Pour l’année 2020, le CISSS du Bas-Saint-Laurent est autorisé à recruter 3 nouveaux praticiens pour l’ensemble de la MRC du Témiscouata, mais aucune assurance qu’ils s’installent à Pohénégamook.« Là c’est de voir avec avec nos médecins  où est-ce qu’on réparti l’activité et comment on fait pour donner les services. C’est vraiment un travail d’ajustement. Faut aussi tenir compte de l’intérêt des candidats parce qu’on ne peut pas obliger quelqu’un à s’installer quelque part. » confirme  le directeur des services professionnels du CISSS du Bas-Saint-Laurent, Jean-Christophe Carvalho.
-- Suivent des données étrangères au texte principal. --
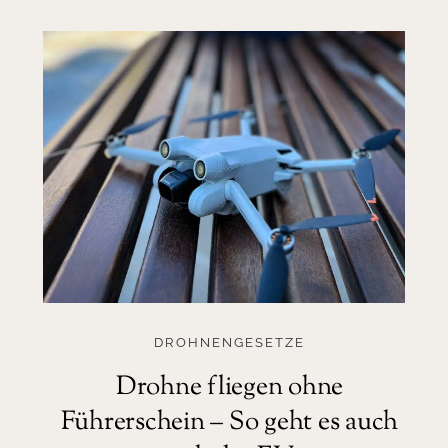
DROHNENGESETZE
Drohne fliegen ohne
Führerschein – So geht es auch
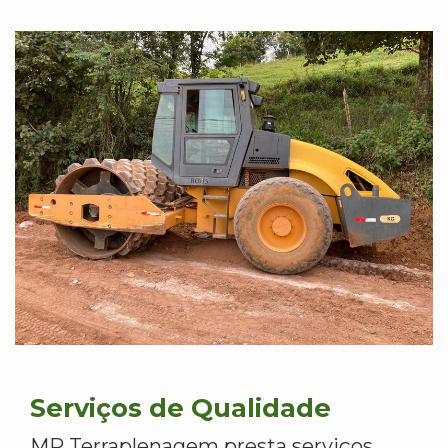
Serviços de Qualidade
MR Terraplenagem presta serviços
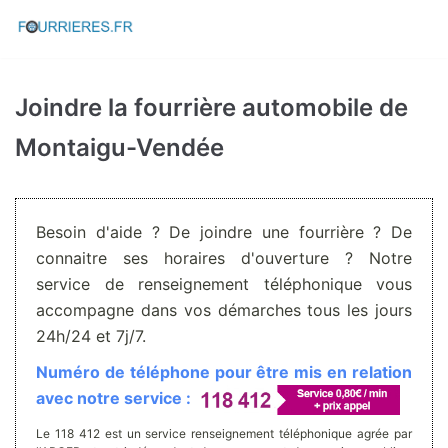
Aller
au
contenu
Joindre la fourrière automobile de
Montaigu-Vendée
Besoin d'aide ? De joindre une fourrière ? De
connaitre ses horaires d'ouverture ? Notre
service de renseignement téléphonique vous
accompagne dans vos démarches tous les jours
24h/24 et 7j/7.
Numéro de téléphone pour être mis en relation
avec notre service :
Le 118 412 est un service renseignement téléphonique agrée par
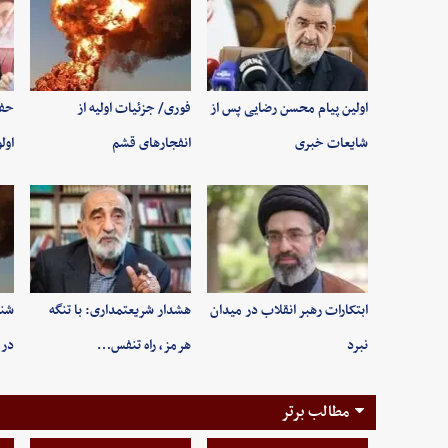
اولین پیام محسن رضایی پس از
فوری/ جزئیات اولیه از
حفظ
شایعات خبری
انفجارهای قشم
اول
ابتکارات رهبر انقلاب در میدان
هشدار شریعتمداری: با تنگه
شنی
نبرد
هرمز، راه تنفس…
در 
مطالب برتر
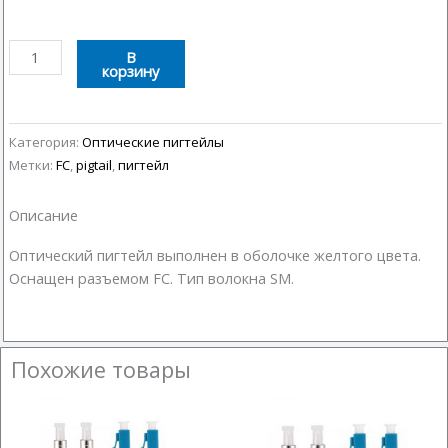
Количество
В
корзину
товара
Оптический
пигтейл
FC
Категория:
Оптические пигтейлы
Метки:
FC
,
pigtail
,
пигтейл
Описание
Оптический пигтейл выполнен в оболочке желтого цвета.
Оснащен разъемом FC. Тип волокна SM.
Похожие товары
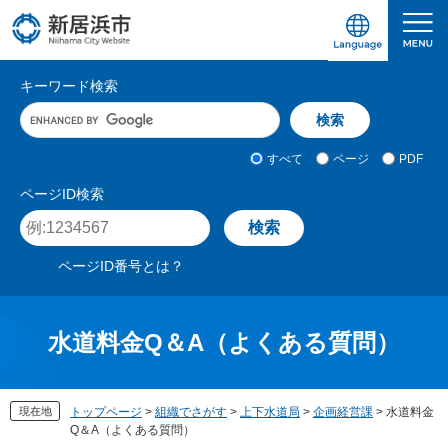
ペ
メ
ー
ニ
ジ
ュ
愛媛県新居浜市ホームページ｜四国屈指の臨海
サ
の
ー
キーワード検索
先
を
イ
キ
頭
飛
ト
ー
で
ば
ワ
検
す
し
内
すべて
ページ
PDF
ー
索
。
て
検
ド
対
ページID検索
本
入
象
索
ペ
文
力
ー
へ
ジ
ページID番号とは？
I
D
を
入
水道料金Q＆A（よくある質問）
力
現在地
トップページ
>
組織でさがす
>
上下水道局
>
企画経営課
>
水道料金
Q＆A（よくある質問）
Le docteur Brault et le comité santé Transcontinental ont rencontré ces dernières semaines 2 jeunes médecins pour tenter de les convaincre. « Ici on a de la radiologie, des prises de sang, on a une urgence, des infirmières. On a quand même un très très beau réseau, travailler en dépannage un peu partout au Québec, c’est juste que c’est une région méconnue. » énumère Jacques-Christian Brault. « On leur fait visiter le milieu, on leur parle de tout ce qui est culturel, de la vie scolaire (…) on les invite aussi un petit peu aussi au restaurant, on fait ce qu’on a les moyens de faire finalement. » ajoute Danielle Bouchard, membre  du comité santé Transcontinental.

Une véritable opération séduction. « On souhaite presque qu’un miracle arrive qu’il y en ait un qui vienne, qui se présente, qui serait intéressé, ça nous ferait plaisir. » s’exclame le docteur Brault.